> WORK ORDER
Leave the pictures out. Transcribe exactly every line from the start of the records through the one containing "Сверхлинейный Усилит".

*** Begin section ***

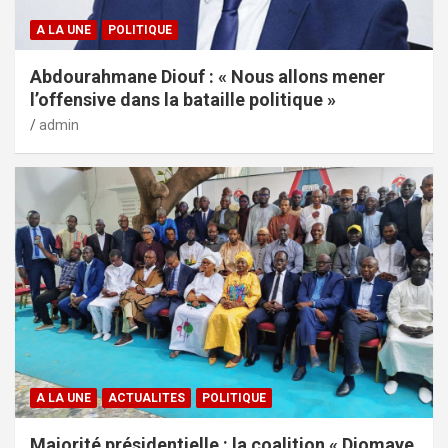
A LA UNE
POLITIQUE
Abdourahmane Diouf : « Nous allons mener
l’offensive dans la bataille politique »
admin
A LA UNE
ACTUALITES
POLITIQUE
Majorité présidentielle : la coalition « Diomaye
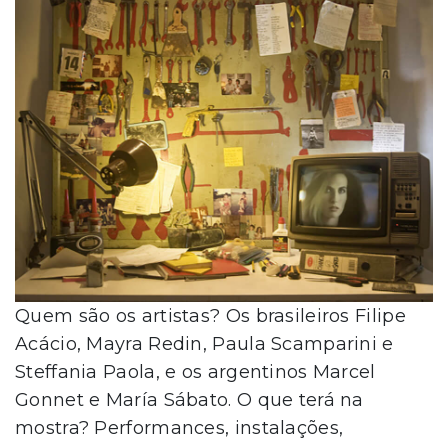
Quem são os artistas? Os brasileiros Filipe
Acácio, Mayra Redin, Paula Scamparini e
Steffania Paola, e os argentinos Marcel
Gonnet e María Sábato. O que terá na
mostra? Performances, instalações,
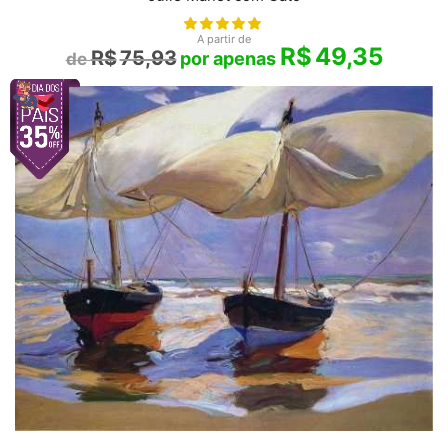
A partir de
R$
49,35
R$
75,93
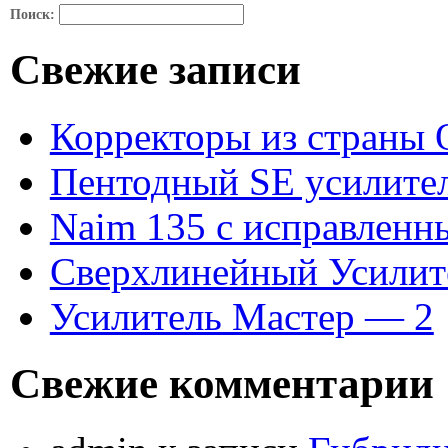
П
Поиск:
ПРОГРА
Свежие записи
Р
Корректоры из страны 
Пентодный SE усилител
С
Naim 135 с исправленн
П
Сверхлинейный Усилит
Усилитель Мастер — 2
СХЕМ
Свежие комментарии
ГИБРИ
ТРАНСФОРМАТО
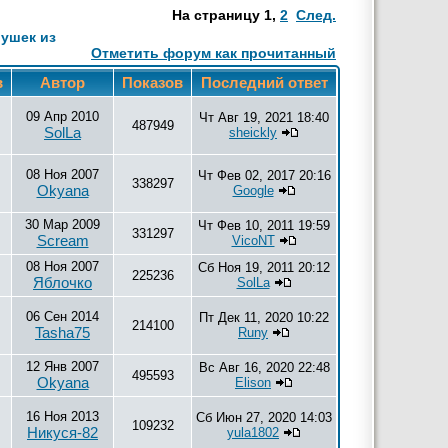
На страницу
1
,
2
След.
рушек из
Отметить форум как прочитанный
в
Автор
Показов
Последний ответ
09 Апр 2010
Чт Авг 19, 2021 18:40
487949
SolLa
sheickly
08 Ноя 2007
Чт Фев 02, 2017 20:16
338297
Okyana
Google
30 Мар 2009
Чт Фев 10, 2011 19:59
331297
Scream
VicoNT
08 Ноя 2007
Сб Ноя 19, 2011 20:12
225236
Яблочко
SolLa
06 Сен 2014
Пт Дек 11, 2020 10:22
214100
Tasha75
Runy
12 Янв 2007
Вс Авг 16, 2020 22:48
495593
Okyana
Elison
16 Ноя 2013
Сб Июн 27, 2020 14:03
109232
Никуся-82
yula1802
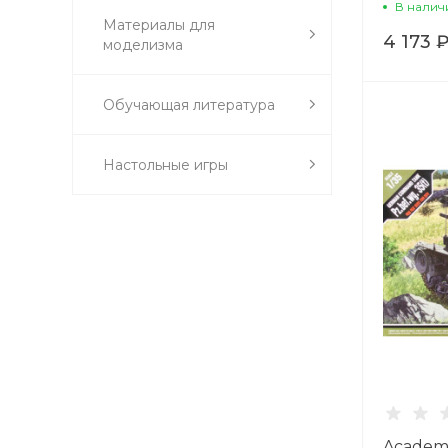
В налич
Материалы для
4 173 
моделизма
Обучающая литература
Настольные игры
Academy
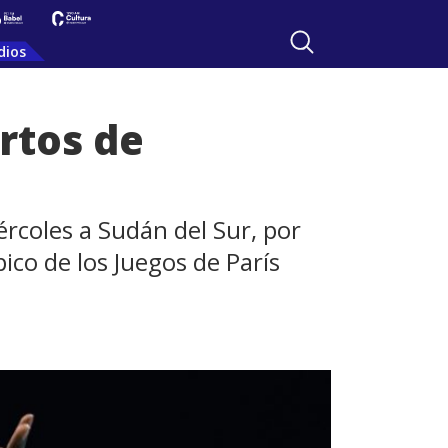
dios
rtos de
ércoles a Sudán del Sur, por
ico de los Juegos de París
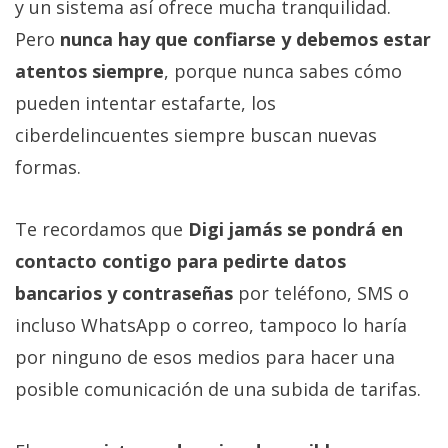
y un sistema así ofrece mucha tranquilidad.
Pero
nunca hay que confiarse y debemos estar
atentos siempre
, porque nunca sabes cómo
pueden intentar estafarte, los
ciberdelincuentes siempre buscan nuevas
formas.
Te recordamos que
Digi jamás se pondrá en
contacto contigo para pedirte datos
bancarios y contraseñas
por teléfono, SMS o
incluso WhatsApp o correo, tampoco lo haría
por ninguno de esos medios para hacer una
posible comunicación de una subida de tarifas.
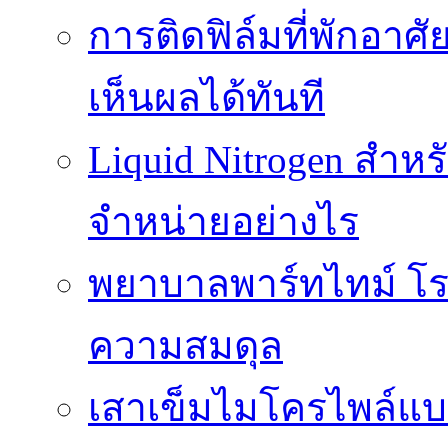
การติดฟิล์มที่พักอาศัย
เห็นผลได้ทันที
Liquid Nitrogen สำหร
จำหน่ายอย่างไร
พยาบาลพาร์ทไทม์ โร
ความสมดุล
เสาเข็มไมโครไพล์แบ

*** End section ***

> RESPONSE AREA
A LA UNE
POLITIQUE
Abdourahmane Diouf : « Nous allons mener
l’offensive dans la bataille politique »
admin
A LA UNE
ACTUALITES
POLITIQUE
Majorité présidentielle : la coalition « Diomaye
Quem são os artistas? Os brasileiros Filipe
Acácio, Mayra Redin, Paula Scamparini e
Steffania Paola, e os argentinos Marcel
Gonnet e María Sábato. O que terá na
mostra? Performances, instalações,
A partir de
R$
49,35
R$
75,93
П
Поиск:
ПРОГРА
Свежие записи
Р
Корректоры из страны 
Пентодный SE усилител
С
Naim 135 с исправленн
П
Сверхлинейный Усилит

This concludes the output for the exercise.